Il me traîne vers le salon. Pas de chambre, trop loin. Contre la table basse. Jeans qui tombe. Sa queue raide jaillit, veinée, lourde. ‘À genoux.’ Je obéis. Bouche vorace. Glouton. Il grogne bas : ‘Suce-moi comme une chienne de palier.’ Salive qui coule. Bruits de succion discrets. Télé de Béatrice couvre tout, voix de film ancien. Sa main dans mes cheveux, guide le rythme. ‘T’es ma salope discrète, hein ? Personne soupçonne.’ Je gémis oui, vibration sur sa bite.
L’Explosion et la Fuite Silencieuse
Il me relève. Penche sur la table. Frappe sèche sur mes fesses. ‘Écarte.’ Entrée brutale. Pleine. Étirement brûlant. ‘Chut, ta voisine foldingue va entendre.’ Va-et-vient sauvage. Peau claque softly. Je mords mon poing. Sensations folles : frottements intenses, jus qui gicle, son bassin qui tape mes reins. ‘Plus fort, mais tais-toi.’ Dialogues sales chuchotés : ‘Ta chatte serre comme une vierge. J’vais te remplir.’ Orgasme monte. Corps secoué. Je jouis en silence, spasmes violents, ongles dans le bois. Il explose dedans, grognement animal étouffé contre mon cou. Semence chaude qui coule.

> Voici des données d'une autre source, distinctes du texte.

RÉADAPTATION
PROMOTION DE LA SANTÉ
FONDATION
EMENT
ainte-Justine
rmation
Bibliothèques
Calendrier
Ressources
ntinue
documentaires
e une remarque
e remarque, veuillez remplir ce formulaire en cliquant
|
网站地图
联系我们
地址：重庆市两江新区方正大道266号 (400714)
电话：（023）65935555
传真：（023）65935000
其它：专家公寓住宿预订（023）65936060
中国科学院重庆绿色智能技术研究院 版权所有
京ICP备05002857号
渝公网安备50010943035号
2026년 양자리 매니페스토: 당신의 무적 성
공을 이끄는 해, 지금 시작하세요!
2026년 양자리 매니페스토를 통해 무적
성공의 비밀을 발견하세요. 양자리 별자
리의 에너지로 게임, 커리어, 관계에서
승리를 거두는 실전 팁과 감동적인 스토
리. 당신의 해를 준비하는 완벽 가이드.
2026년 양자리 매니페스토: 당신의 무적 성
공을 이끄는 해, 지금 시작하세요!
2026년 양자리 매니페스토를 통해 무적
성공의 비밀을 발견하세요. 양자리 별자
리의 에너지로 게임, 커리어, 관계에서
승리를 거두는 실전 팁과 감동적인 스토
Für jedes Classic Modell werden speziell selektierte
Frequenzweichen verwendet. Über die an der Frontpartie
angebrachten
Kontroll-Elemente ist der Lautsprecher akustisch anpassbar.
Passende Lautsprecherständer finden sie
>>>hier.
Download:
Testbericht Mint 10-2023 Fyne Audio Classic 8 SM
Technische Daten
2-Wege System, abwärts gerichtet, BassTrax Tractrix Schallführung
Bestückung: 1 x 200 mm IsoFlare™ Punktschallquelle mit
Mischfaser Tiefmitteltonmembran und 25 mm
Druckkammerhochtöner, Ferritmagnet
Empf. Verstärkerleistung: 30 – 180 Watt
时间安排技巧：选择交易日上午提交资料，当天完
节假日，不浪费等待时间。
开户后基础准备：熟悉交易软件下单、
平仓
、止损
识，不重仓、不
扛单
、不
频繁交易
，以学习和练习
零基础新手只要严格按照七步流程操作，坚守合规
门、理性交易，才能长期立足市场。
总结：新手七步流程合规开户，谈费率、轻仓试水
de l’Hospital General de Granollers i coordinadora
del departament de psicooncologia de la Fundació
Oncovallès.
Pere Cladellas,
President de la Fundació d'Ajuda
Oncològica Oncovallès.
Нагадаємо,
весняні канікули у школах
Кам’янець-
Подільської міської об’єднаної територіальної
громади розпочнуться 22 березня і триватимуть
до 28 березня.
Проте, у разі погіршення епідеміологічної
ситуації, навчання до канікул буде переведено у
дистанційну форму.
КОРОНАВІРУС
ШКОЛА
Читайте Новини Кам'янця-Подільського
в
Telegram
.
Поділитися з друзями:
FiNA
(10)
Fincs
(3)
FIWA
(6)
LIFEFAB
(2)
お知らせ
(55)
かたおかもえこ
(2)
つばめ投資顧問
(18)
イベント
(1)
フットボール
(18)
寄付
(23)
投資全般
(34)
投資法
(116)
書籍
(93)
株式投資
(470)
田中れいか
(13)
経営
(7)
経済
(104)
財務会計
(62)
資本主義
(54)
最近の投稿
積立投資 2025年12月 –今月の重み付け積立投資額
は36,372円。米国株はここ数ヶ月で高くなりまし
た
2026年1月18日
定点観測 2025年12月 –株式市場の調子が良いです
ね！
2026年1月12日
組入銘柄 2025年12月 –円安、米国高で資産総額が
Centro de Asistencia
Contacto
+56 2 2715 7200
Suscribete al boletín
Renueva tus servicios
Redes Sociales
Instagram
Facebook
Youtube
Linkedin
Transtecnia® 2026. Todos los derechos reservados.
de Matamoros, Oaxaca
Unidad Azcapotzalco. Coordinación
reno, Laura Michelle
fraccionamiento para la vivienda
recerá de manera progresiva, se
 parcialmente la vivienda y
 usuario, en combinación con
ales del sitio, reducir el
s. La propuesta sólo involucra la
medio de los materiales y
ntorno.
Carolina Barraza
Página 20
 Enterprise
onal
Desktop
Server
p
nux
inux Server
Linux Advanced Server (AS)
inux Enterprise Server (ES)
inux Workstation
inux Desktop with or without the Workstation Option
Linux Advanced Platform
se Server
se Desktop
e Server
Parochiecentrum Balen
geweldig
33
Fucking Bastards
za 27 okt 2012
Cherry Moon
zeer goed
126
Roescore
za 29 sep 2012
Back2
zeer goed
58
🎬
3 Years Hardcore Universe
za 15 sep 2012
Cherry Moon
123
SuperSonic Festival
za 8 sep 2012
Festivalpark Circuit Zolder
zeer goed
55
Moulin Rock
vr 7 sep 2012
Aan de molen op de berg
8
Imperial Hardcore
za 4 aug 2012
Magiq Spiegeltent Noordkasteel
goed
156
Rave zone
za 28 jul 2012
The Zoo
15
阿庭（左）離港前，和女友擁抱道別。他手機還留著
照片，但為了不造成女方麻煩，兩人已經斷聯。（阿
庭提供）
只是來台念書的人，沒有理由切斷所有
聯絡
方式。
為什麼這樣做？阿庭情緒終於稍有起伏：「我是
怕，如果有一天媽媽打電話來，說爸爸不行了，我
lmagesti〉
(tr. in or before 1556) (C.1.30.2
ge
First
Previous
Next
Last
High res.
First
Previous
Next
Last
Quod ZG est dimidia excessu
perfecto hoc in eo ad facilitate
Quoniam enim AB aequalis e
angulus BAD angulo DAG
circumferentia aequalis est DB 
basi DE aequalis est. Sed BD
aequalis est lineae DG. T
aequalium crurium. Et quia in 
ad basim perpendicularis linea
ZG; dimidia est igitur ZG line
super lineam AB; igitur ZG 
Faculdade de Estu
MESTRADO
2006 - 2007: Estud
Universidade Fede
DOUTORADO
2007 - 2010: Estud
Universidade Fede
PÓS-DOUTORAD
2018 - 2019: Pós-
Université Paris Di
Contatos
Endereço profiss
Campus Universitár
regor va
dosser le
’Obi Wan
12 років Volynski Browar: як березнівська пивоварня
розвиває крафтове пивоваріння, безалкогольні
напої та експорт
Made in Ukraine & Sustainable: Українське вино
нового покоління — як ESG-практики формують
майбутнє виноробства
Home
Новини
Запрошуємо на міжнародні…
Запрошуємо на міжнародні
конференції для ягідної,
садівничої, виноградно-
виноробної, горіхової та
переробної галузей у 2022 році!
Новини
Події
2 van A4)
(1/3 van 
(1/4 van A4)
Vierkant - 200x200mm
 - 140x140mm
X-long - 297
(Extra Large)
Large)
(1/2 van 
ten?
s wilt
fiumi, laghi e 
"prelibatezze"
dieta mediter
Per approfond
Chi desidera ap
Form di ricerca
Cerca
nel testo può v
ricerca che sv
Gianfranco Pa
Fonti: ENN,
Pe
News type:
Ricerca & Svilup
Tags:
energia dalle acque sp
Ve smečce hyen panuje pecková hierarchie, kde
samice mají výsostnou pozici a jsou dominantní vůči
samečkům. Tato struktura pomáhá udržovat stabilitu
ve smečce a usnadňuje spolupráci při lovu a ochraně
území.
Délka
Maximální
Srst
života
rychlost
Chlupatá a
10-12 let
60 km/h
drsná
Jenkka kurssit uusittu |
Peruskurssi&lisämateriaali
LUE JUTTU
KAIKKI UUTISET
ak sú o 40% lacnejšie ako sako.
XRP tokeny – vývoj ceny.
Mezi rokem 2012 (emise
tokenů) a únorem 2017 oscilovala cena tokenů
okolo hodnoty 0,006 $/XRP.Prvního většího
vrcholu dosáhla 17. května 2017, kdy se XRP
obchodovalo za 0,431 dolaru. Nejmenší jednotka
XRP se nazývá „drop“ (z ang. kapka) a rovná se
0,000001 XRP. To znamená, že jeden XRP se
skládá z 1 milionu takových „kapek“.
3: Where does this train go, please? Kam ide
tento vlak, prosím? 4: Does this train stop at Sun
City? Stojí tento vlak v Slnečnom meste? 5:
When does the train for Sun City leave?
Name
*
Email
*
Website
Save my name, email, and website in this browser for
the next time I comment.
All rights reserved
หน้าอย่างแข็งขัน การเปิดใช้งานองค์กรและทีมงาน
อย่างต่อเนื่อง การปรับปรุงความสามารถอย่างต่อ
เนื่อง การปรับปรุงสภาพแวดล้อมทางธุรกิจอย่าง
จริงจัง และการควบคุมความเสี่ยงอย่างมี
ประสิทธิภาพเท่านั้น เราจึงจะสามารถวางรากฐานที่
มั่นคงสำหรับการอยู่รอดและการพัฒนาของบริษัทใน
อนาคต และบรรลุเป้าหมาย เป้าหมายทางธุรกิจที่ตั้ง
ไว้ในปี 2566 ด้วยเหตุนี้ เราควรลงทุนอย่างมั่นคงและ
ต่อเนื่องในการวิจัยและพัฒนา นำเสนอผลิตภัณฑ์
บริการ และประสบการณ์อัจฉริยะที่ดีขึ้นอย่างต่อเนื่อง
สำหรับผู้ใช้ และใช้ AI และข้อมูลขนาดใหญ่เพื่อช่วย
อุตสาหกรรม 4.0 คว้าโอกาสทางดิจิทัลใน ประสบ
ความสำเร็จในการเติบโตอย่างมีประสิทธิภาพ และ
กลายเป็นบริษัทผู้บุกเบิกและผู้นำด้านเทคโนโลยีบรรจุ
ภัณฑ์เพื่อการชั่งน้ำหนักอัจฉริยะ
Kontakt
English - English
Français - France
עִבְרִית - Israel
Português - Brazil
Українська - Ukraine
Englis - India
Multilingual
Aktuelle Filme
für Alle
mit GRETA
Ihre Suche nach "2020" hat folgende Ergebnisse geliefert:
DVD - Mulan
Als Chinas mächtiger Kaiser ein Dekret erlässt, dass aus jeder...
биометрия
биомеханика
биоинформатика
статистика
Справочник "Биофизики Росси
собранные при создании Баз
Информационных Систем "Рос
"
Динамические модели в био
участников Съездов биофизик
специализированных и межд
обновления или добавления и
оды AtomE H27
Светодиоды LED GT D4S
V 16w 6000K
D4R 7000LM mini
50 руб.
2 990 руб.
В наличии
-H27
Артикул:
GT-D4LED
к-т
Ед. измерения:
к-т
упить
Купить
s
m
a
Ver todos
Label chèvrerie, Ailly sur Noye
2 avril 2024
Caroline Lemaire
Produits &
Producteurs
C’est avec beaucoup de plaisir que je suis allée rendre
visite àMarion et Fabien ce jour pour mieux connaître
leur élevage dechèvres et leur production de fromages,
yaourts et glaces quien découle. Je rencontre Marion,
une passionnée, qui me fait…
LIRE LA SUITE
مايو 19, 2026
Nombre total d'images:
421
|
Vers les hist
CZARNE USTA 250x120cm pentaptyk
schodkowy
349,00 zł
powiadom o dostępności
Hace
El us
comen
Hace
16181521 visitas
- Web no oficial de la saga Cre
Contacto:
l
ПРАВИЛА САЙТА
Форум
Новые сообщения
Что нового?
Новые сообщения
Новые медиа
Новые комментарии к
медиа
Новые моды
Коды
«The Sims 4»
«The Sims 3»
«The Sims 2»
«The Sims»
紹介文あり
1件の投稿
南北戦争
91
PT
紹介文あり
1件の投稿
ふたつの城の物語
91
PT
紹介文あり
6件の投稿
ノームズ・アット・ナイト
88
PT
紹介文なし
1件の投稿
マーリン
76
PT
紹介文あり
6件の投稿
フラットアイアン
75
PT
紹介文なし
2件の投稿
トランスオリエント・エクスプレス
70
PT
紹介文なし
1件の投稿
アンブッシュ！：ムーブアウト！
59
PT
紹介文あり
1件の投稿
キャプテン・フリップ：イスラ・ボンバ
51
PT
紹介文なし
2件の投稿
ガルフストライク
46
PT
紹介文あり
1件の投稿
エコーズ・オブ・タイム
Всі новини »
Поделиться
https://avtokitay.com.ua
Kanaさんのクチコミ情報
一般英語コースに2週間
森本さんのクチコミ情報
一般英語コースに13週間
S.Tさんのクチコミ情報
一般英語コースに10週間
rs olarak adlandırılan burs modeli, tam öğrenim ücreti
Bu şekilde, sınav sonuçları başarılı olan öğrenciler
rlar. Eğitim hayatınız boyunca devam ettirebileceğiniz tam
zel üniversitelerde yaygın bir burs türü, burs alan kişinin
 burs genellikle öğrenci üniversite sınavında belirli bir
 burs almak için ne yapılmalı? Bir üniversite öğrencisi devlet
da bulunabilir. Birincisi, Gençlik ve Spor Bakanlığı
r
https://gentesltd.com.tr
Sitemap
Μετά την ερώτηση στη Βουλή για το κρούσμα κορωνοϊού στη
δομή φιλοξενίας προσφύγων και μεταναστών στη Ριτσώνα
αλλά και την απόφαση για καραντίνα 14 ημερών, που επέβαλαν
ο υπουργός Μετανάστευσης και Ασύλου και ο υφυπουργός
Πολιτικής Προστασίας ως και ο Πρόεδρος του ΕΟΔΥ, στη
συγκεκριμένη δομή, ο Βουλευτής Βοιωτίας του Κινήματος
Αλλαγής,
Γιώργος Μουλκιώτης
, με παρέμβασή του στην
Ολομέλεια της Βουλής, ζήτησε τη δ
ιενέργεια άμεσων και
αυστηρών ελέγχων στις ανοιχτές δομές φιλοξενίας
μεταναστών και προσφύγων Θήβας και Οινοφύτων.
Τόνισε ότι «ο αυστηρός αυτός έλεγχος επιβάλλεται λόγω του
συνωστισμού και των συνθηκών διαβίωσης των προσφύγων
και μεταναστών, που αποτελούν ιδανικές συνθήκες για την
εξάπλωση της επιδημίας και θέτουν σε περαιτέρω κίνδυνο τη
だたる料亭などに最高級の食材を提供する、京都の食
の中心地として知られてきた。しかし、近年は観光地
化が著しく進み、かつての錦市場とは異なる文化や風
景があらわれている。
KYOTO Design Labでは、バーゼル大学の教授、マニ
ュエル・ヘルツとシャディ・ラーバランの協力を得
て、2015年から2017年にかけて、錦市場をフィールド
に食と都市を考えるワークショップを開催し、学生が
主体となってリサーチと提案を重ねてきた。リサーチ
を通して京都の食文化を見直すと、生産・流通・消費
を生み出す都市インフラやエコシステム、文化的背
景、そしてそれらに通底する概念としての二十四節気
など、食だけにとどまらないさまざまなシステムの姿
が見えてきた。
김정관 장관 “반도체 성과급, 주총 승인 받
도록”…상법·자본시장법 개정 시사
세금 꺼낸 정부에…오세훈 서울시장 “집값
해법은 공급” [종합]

Respiration haletante. Il se retire. Sperme sur mes cuisses. Vite, rhabillage. ‘File, avant que l’ascenseur sonne.’ Je lisse ma jupe. Miroir fêlé : joues rouges, lèvres gonflées. Porte s’ouvre. Couloir vide. Bruits : clé qui gratte chez Béatrice, elle se lève peut-être. Je traverse en trois pas. Ma porte. Tourne la clé. Dedans, calme absolu. Lumière tamisée. Chat qui miaule. Peau encore brûlante, chatte palpitante. Sourire en coin. Demain, bonjour poli au palier. Personne ne sait. Voisine anonyme. Secrets du quartier.